BEGIN

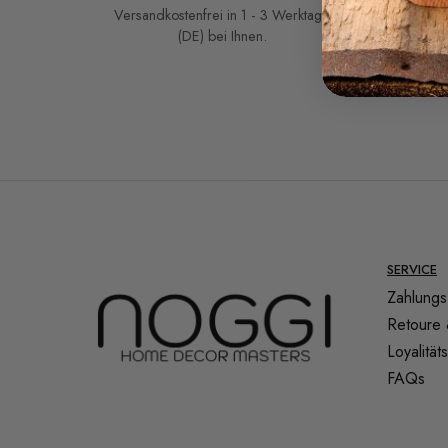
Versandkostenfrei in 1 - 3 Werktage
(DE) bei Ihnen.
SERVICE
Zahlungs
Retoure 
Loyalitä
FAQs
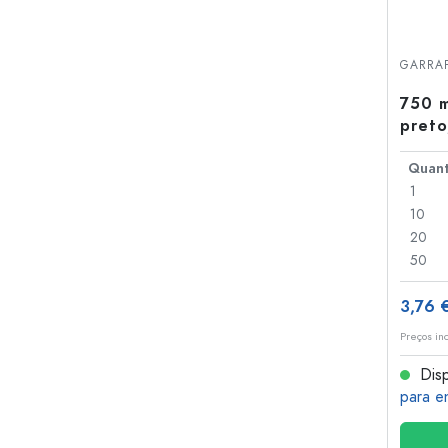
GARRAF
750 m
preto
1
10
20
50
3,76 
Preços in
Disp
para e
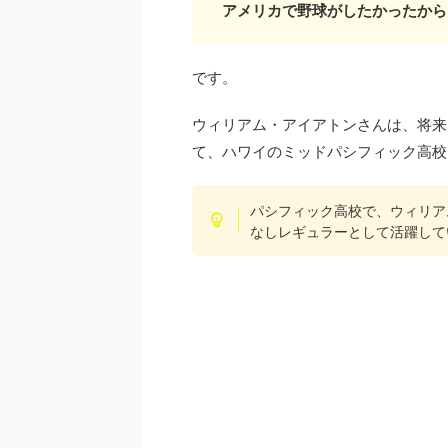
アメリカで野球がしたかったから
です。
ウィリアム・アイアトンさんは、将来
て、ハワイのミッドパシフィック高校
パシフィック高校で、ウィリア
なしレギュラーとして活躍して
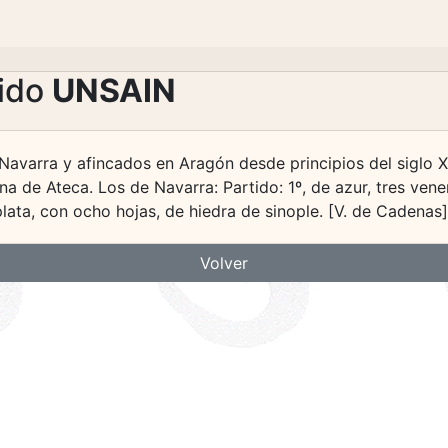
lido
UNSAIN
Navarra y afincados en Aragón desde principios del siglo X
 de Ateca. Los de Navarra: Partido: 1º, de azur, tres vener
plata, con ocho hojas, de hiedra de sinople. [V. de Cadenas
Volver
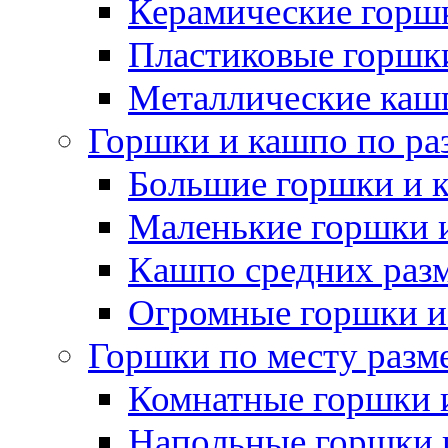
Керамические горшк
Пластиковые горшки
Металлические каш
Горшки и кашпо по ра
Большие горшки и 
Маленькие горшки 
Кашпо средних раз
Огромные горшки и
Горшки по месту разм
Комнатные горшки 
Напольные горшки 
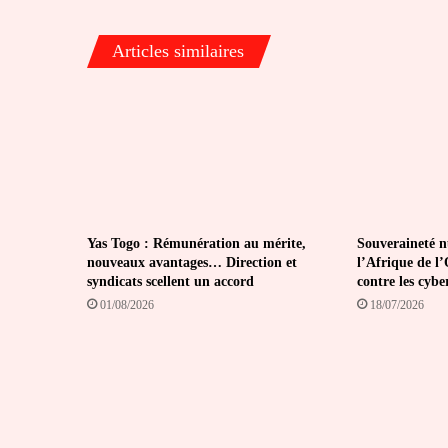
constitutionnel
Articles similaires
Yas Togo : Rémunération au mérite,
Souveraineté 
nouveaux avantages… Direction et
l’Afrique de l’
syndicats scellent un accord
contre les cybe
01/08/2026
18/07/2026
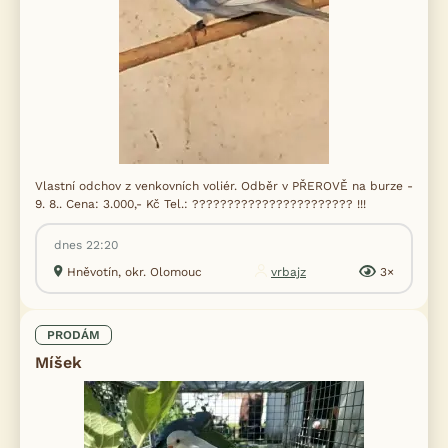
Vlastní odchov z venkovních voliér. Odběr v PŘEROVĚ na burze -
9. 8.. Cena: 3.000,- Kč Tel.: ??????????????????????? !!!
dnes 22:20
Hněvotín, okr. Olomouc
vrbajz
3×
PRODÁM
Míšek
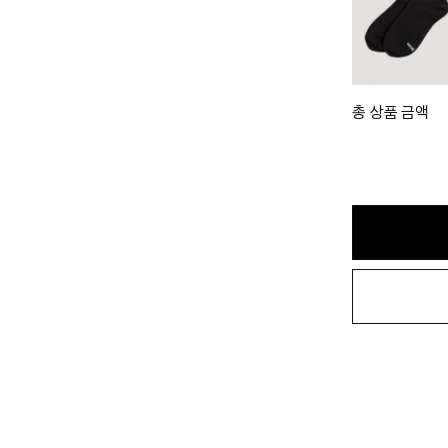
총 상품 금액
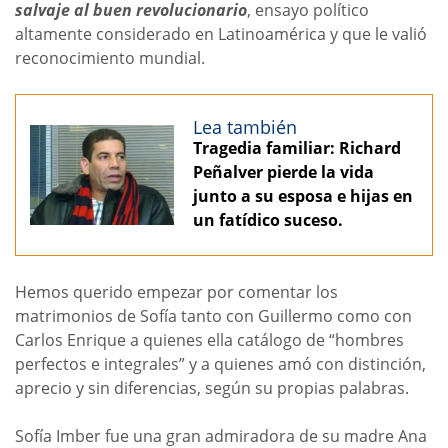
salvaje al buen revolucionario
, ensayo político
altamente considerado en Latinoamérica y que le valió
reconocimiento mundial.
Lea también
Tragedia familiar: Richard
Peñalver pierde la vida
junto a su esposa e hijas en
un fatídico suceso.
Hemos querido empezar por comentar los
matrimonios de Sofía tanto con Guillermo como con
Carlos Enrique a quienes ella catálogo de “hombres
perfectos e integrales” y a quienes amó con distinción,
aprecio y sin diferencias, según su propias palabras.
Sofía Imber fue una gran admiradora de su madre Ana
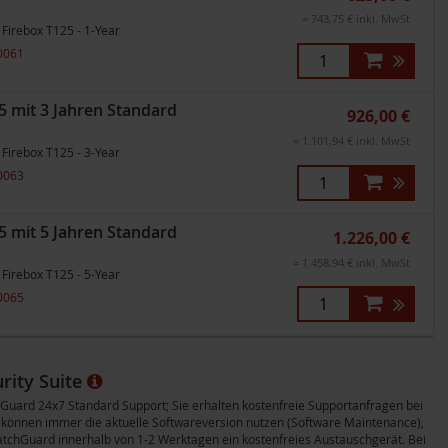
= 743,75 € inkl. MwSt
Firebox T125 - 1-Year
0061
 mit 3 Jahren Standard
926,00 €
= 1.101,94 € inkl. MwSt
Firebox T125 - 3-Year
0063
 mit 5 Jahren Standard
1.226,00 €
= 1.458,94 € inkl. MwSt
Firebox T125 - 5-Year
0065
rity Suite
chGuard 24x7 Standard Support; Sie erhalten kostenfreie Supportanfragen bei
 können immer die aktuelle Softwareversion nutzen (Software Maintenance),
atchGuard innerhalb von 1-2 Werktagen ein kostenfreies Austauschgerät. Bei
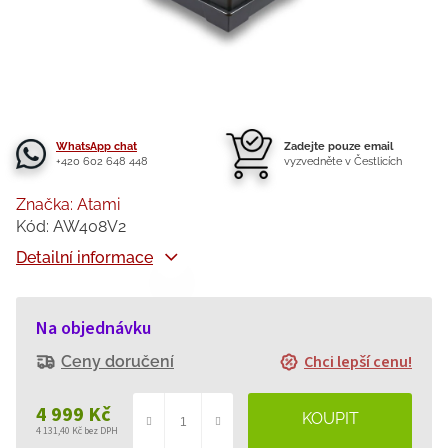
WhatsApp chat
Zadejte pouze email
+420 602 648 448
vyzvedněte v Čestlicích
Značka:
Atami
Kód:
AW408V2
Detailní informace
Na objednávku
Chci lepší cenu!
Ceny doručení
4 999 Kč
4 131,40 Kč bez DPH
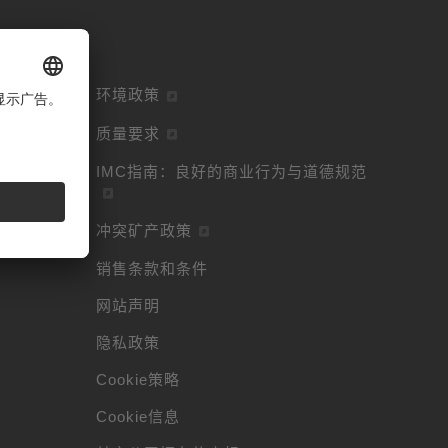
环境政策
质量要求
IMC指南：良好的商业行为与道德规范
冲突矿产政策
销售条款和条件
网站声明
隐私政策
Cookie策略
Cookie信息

END
BEGIN

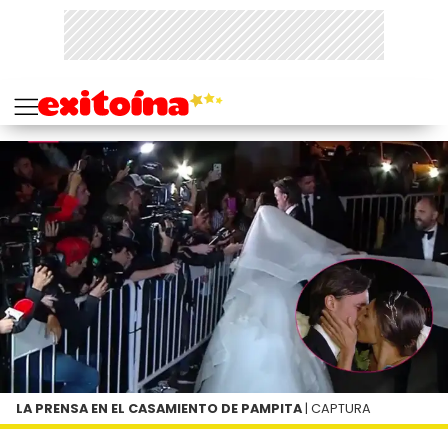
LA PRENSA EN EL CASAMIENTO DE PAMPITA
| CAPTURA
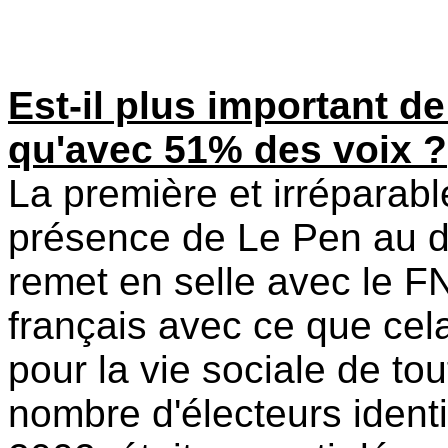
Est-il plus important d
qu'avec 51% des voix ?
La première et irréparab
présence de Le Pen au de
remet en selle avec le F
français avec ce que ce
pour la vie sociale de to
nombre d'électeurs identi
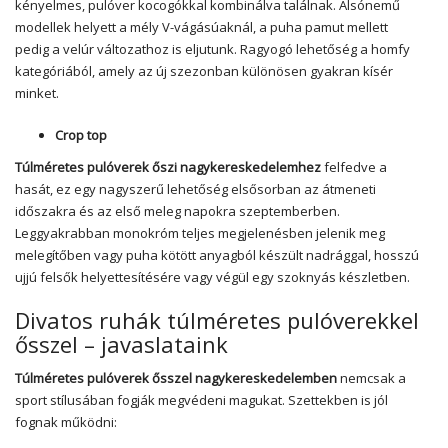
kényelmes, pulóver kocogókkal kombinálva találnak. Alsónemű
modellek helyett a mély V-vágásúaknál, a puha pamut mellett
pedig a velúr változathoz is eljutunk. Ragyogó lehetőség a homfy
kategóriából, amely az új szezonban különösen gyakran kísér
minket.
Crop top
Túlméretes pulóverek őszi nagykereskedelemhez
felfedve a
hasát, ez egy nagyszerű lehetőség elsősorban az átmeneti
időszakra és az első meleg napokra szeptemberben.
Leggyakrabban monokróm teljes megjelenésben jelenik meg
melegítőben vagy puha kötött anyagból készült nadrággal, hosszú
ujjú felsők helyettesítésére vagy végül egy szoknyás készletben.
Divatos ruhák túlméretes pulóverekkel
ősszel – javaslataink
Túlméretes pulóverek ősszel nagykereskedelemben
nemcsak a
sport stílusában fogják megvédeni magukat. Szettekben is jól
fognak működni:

END
BEGIN

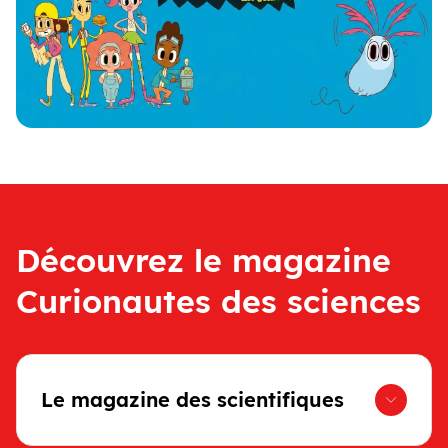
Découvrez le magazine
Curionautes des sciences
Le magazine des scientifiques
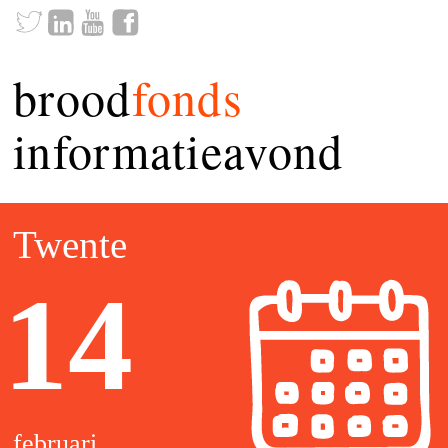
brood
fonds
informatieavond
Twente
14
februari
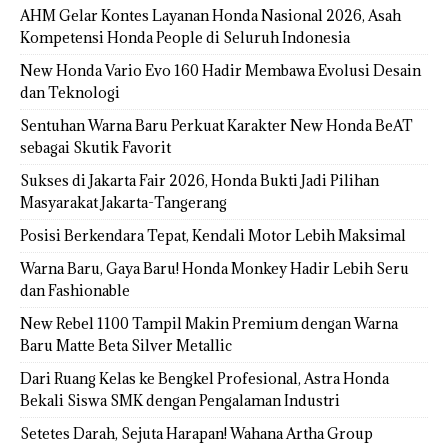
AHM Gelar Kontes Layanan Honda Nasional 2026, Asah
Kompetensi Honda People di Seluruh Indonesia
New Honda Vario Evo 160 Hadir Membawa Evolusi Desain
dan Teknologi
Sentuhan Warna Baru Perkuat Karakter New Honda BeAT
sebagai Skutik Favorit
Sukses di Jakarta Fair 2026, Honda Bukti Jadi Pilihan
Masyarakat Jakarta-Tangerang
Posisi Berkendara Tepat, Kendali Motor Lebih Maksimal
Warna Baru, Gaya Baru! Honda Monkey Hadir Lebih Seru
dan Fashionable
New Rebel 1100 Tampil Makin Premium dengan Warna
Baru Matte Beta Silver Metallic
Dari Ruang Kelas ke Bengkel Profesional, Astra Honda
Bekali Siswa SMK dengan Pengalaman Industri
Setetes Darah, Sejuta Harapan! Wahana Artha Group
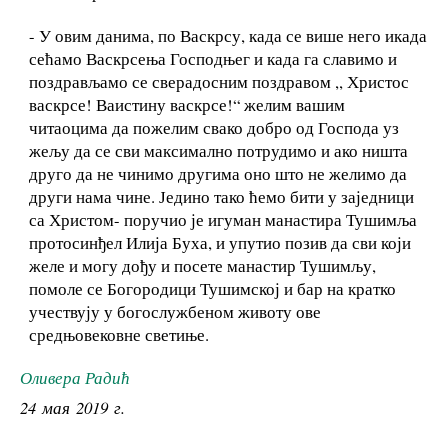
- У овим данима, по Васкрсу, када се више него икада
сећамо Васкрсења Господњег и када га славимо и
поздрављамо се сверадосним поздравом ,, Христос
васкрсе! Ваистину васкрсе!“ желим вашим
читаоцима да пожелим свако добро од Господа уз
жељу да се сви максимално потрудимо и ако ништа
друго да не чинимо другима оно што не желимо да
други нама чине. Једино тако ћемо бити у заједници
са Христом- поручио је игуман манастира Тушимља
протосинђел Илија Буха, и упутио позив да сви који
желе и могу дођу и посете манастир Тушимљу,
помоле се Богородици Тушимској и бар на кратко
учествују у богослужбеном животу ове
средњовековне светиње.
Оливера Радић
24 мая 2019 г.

END

• Action item
Your answer should consist of every line from the entries that holds "када".

• Output of the task
- У овим данима, по Васкрсу, када се више него икада
сећамо Васкрсења Господњег и када га славимо и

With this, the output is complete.